Contrary To Popular Belief, Chronic Fatigue Syndrome Is More Common: 3.3M People Are Diagnosed By The CDC, Or More

Contrary To Popular Belief, Chronic Fatigue Syndrome Is More Common: 3.3M People Are Diagnosed By The CDC, Or More | The Lifesciences Magazine

You’re not alone if you’ve experienced an unending, intense tiredness that isn’t resolved by resting.

According to recent data provided by the Centres for Disease Control and Prevention on Friday, around 3.3 million persons in the United States are affected by chronic fatigue syndrome.

The CDC describes chronic fatigue syndrome (sometimes called myalgic encephalomyelitis, or ME/CFS) as a disorder in which extreme exhaustion does not go away with rest.
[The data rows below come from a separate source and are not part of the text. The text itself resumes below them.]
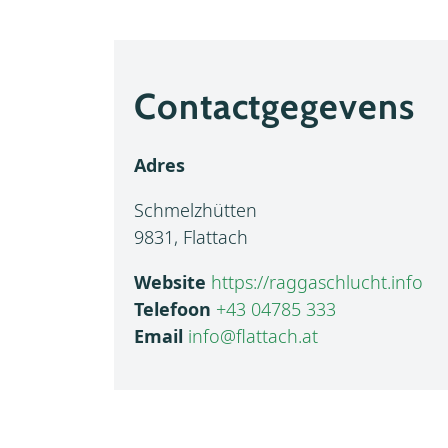
Contactgegevens
Adres
Schmelzhütten
9831, Flattach
Website
https://raggaschlucht.info
Telefoon
+43 04785 333
Email
info@flattach.at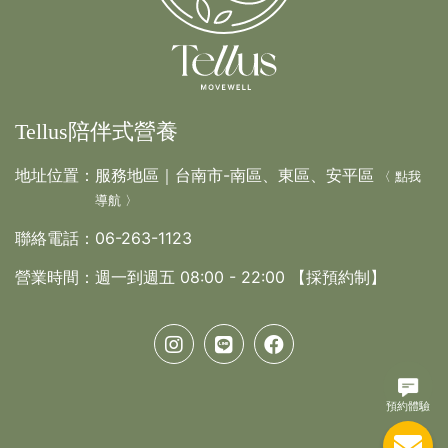
Tellus陪伴式營養
地址位置：
服務地區｜台南市-南區、東區、安平區
〈 點我
導航 〉
聯絡電話：
06-263-1123
營業時間：
週一到週五 08:00 - 22:00 【採預約制】
預約體驗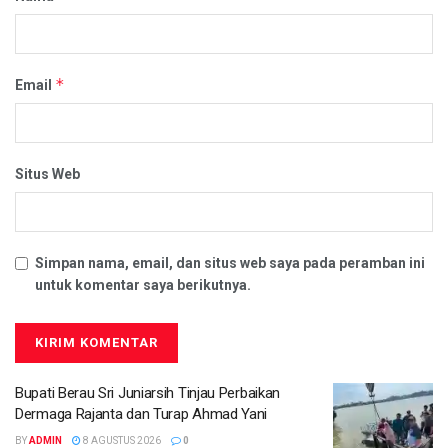
*
Email
Situs Web
Simpan nama, email, dan situs web saya pada peramban ini
untuk komentar saya berikutnya.
Bupati Berau Sri Juniarsih Tinjau Perbaikan
Dermaga Rajanta dan Turap Ahmad Yani
BY
ADMIN
8 AGUSTUS 2026
0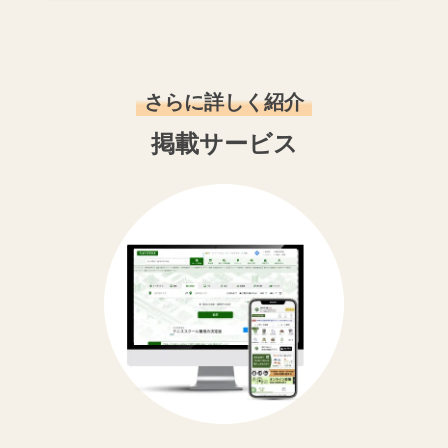
さらに詳しく紹介
掲載サービス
Pain, lightheadedness, and issues with sleep, thinking, and concentration are some more symptoms.

Between 2021 and 2022, 57,000 American individuals were surveyed to find out if they had received a professional diagnosis of CFS or ME and if they were still struggling with the illness.
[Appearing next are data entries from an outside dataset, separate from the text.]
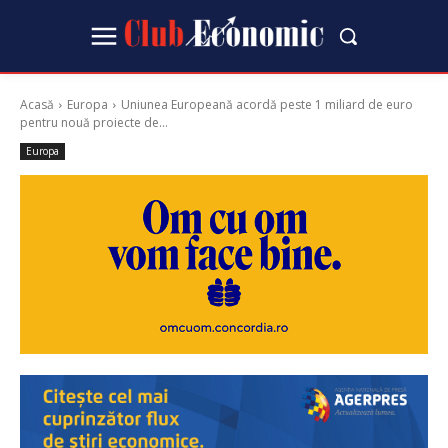
Acasă
Europa
Uniunea Europeană acordă peste 1 miliard de euro
pentru nouă proiecte de...
Europa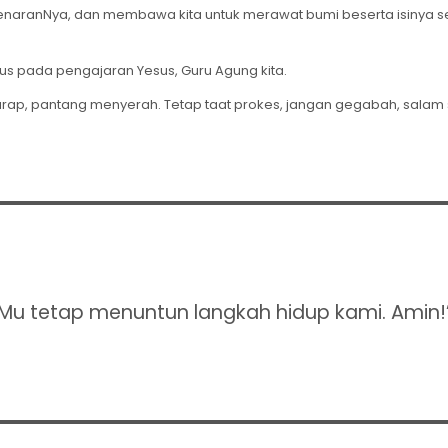
naranNya, dan membawa kita untuk merawat bumi beserta isinya 
kus pada pengajaran Yesus, Guru Agung kita.
arap, pantang menyerah. Tetap taat prokes, jangan gegabah, salam 
nMu tetap menuntun langkah hidup kami. Amin!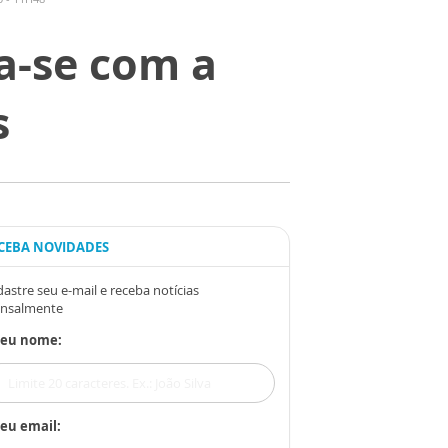
za-se com a
s
CEBA NOVIDADES
astre seu e-mail e receba notícias
nsalmente
Seu nome:
eu email: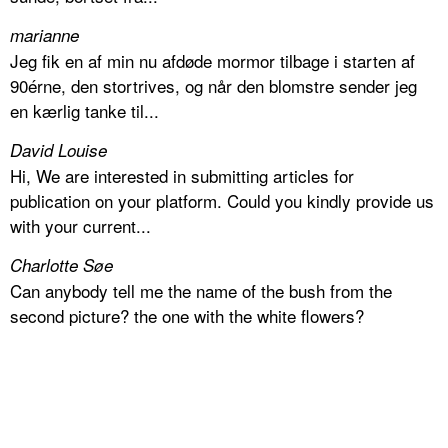
marianne
Jeg fik en af min nu afdøde mormor tilbage i starten af
90érne, den stortrives, og når den blomstre sender jeg
en kærlig tanke til...
David Louise
Hi, We are interested in submitting articles for
publication on your platform. Could you kindly provide us
with your current...
Charlotte Søe
Can anybody tell me the name of the bush from the
second picture? the one with the white flowers?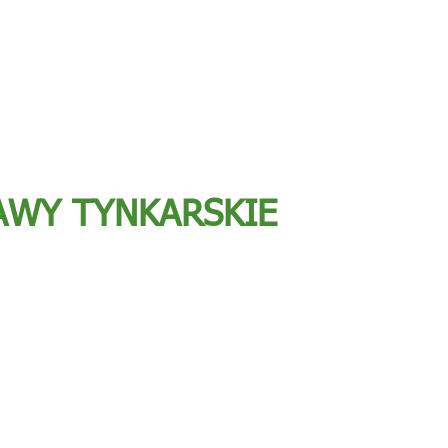
AWY TYNKARSKIE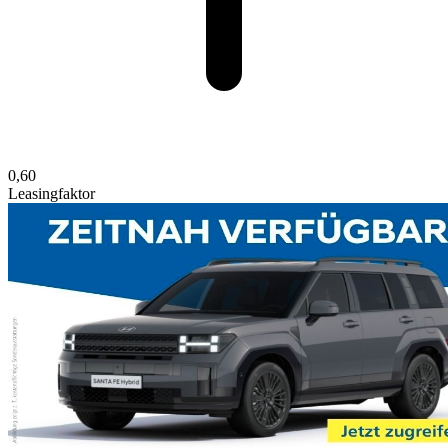
0,60
Leasingfaktor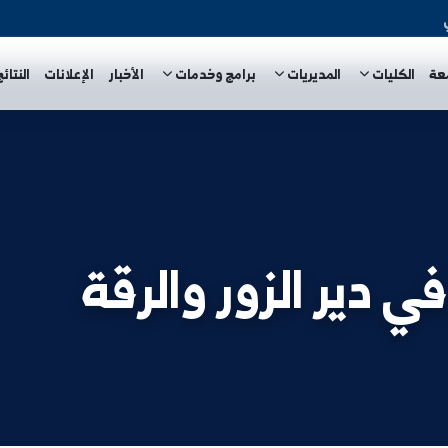
المديريات
برامج وخدمات
الأخبار
الإعلانات
النتائج الامتحا
 الزور والرقة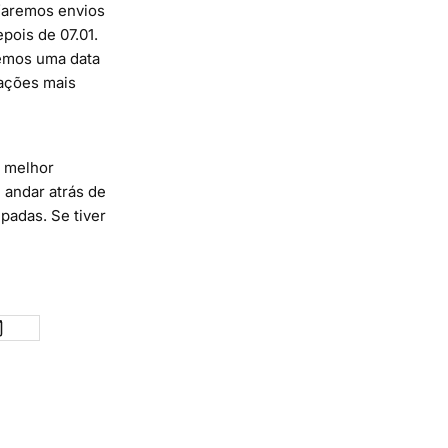
 faremos envios
pois de 07.01.
emos uma data
mações mais
a melhor
 andar atrás de
adas. Se tiver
According to the results, 1.3% of adults are thought to have CFS, proving that the illness “is not a rare illness,” co-author Elizabeth Unger of the CDC told the Associated Press.
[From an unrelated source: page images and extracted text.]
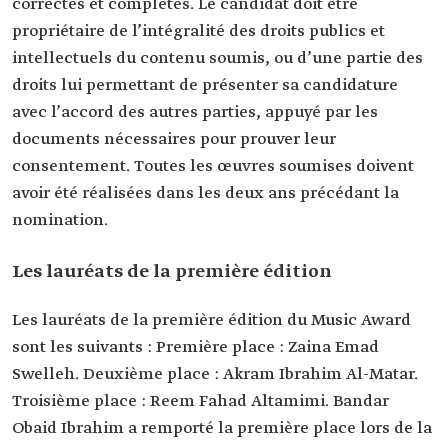
correctes et complètes. Le candidat doit être
propriétaire de l’intégralité des droits publics et
intellectuels du contenu soumis, ou d’une partie des
droits lui permettant de présenter sa candidature
avec l’accord des autres parties, appuyé par les
documents nécessaires pour prouver leur
consentement. Toutes les œuvres soumises doivent
avoir été réalisées dans les deux ans précédant la
nomination.
Les lauréats de la première édition
Les lauréats de la première édition du Music Award
sont les suivants : Première place : Zaina Emad
Swelleh. Deuxième place : Akram Ibrahim Al-Matar.
Troisième place : Reem Fahad Altamimi. Bandar
Obaid Ibrahim a remporté la première place lors de la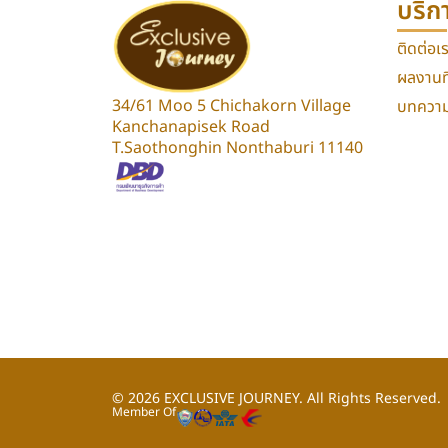
บริก
ติดต่อเ
ผลงานที
34/61 Moo 5 Chichakorn Village
บทความท
Kanchanapisek Road
T.Saothonghin Nonthaburi 11140
© 2026
EXCLUSIVE JOURNEY.
All Rights Reserved.
Member Of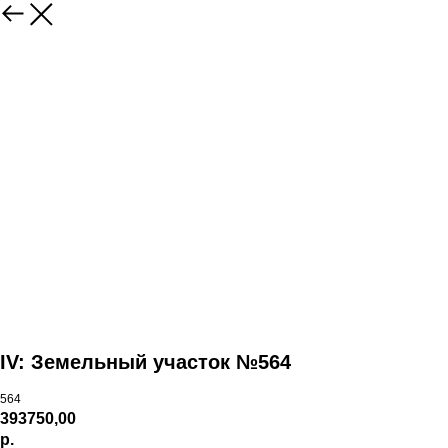
IV: Земельный участок №564
564
393750,00
р.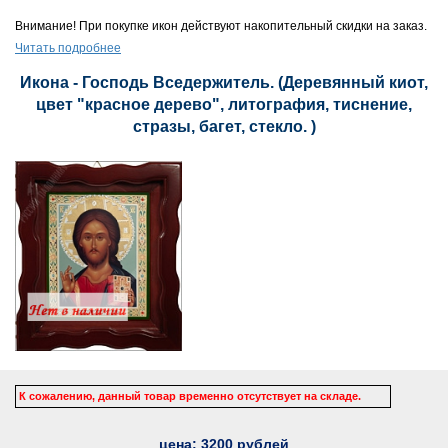
Внимание! При покупке икон действуют накопительный скидки на заказ.
Читать подробнее
Икона - Господь Вседержитель. (Деревянный киот,
цвет "красное дерево", литография, тиснение,
стразы, багет, стекло. )
К сожалению, данный товар временно отсутствует на складе.
цена:
3200
рублей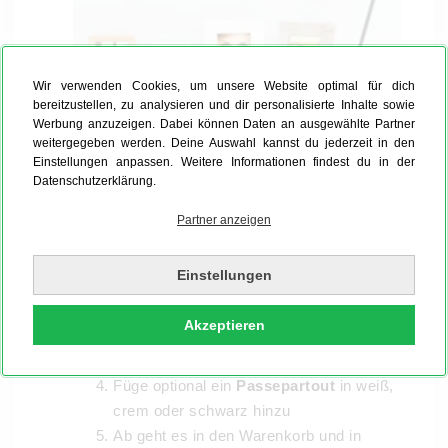
Wir verwenden Cookies, um unsere Website optimal für dich
bereitzustellen, zu analysieren und dir personalisierte Inhalte sowie
Werbung anzuzeigen. Dabei können Daten an ausgewählte Partner
weitergegeben werden. Deine Auswahl kannst du jederzeit in den
Einstellungen anpassen. Weitere Informationen findest du in der
Datenschutzerklärung.
Öffne mit einem Klick auf "Jetzt gestalten"
unseren super-einfachen Online-
Partner anzeigen
Konfigurator
Entscheide ob Du Deinen Bilderrahmen
Einstellungen
mit oder ohne Bild
gestalten möchtest
Wähle unter "Material & Rahmen" Deine
Akzeptieren
Wunsch-Umrahmung aus
Holz oder
Aluminium
Füge optional ein
Passepartout
in weiß,
crem oder schwarz hinzu
Ab geht es in den Warenkorb und in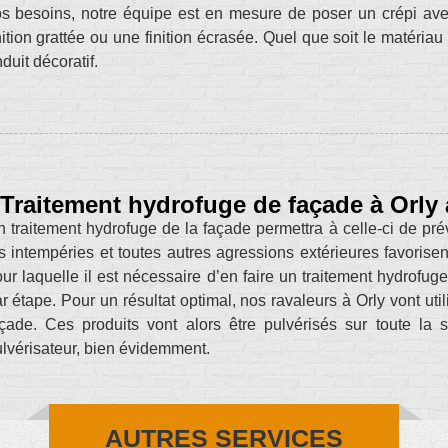
s besoins, notre équipe est en mesure de poser un crépi avec 
nition grattée ou une finition écrasée. Quel que soit le matéria
duit décoratif.
Traitement hydrofuge de façade à Orly
 traitement hydrofuge de la façade permettra à celle-ci de préve
s intempéries et toutes autres agressions extérieures favorisent
ur laquelle il est nécessaire d’en faire un traitement hydrofu
r étape. Pour un résultat optimal, nos ravaleurs à Orly vont uti
çade. Ces produits vont alors être pulvérisés sur toute la
lvérisateur, bien évidemment.
AUTRES SERVICES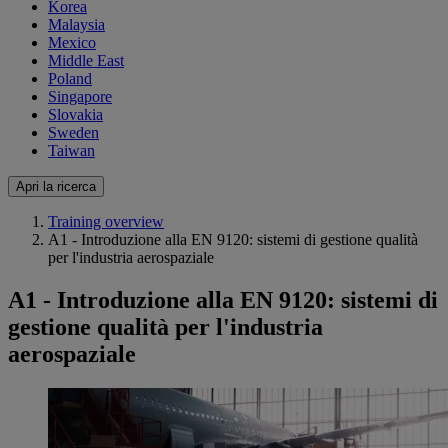
Korea
Malaysia
Mexico
Middle East
Poland
Singapore
Slovakia
Sweden
Taiwan
Apri la ricerca
Training overview
A1 - Introduzione alla EN 9120: sistemi di gestione qualità
per l'industria aerospaziale
A1 - Introduzione alla EN 9120: sistemi di
gestione qualità per l'industria
aerospaziale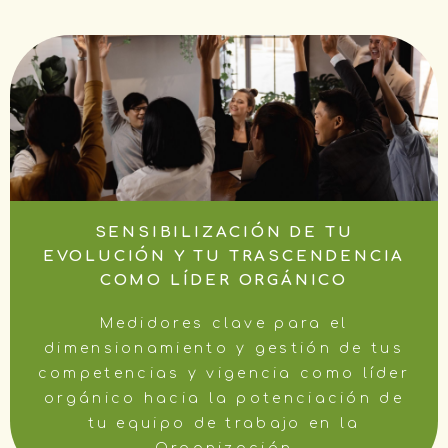
SENSIBILIZACIÓN DE TU
EVOLUCIÓN Y TU TRASCENDENCIA
COMO LÍDER ORGÁNICO
Medidores clave para el
dimensionamiento y gestión de tus
competencias y vigencia como líder
orgánico hacia la potenciación de
tu equipo de trabajo en la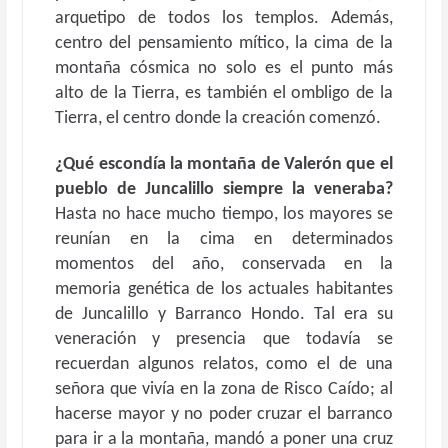
arquetipo de todos los templos. Además,
centro del pensamiento mítico, la cima de la
montaña cósmica no solo es el punto más
alto de la Tierra, es también el ombligo de la
Tierra, el centro donde la creación comenzó.
¿Qué escondía la montaña de Valerón que el
pueblo de Juncalillo siempre la veneraba?
Hasta no hace mucho tiempo, los mayores se
reunían en la cima en determinados
momentos del año, conservada en la
memoria genética de los actuales habitantes
de Juncalillo y Barranco Hondo. Tal era su
veneración y presencia que todavía se
recuerdan algunos relatos, como el de una
señora que vivía en la zona de Risco Caído; al
hacerse mayor y no poder cruzar el barranco
para ir a la montaña, mandó a poner una cruz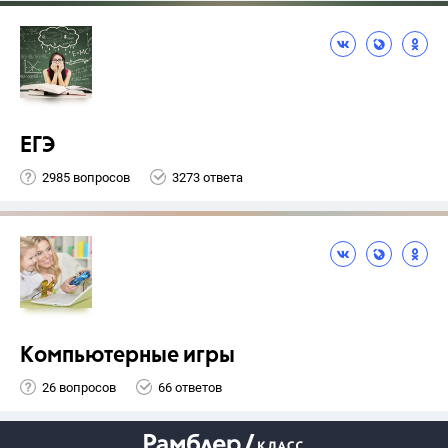
ЕГЭ
2985 вопросов
3273 ответа
Компьютерные игры
26 вопросов
66 ответов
However, as there is no blood test or scan for diagnosis, some CFS sufferers frequently go untreated, suggesting that the prevalence may potentially be larger than previously thought.

Although CFS can affect persons of any age, it is most common in those between the ages of 40 and 60 and in women. However, there was no difference between Black and White people and less of a disparity between women and men than earlier research had revealed.

According to the AP story, the survey also revealed that a greater proportion of those who were economically disadvantaged than those who were more affluent reported having CFS, dispelling the myth that the condition mainly affects the rich.

According to Dr. Brayden Yellman, a specialist at the Bateman Horne Centre in Salt Lake City, Utah, those who are diagnosed and treated “traditionally tend to have a little more access to health care, and maybe are a little more believed when they say they’re fatigued and continue to be fatigued and can’t go to work,” which could be the source of these misconceptions.

What causes CFS has not yet been identified by researchers. According to the National Institutes of Health, prior research has indicated that it might instead be a chronic overreaction of the body to an infection or compromised immune system.

There is presently no known treatment for the illness, however certain symptoms can be controlled with alterations to lifestyle.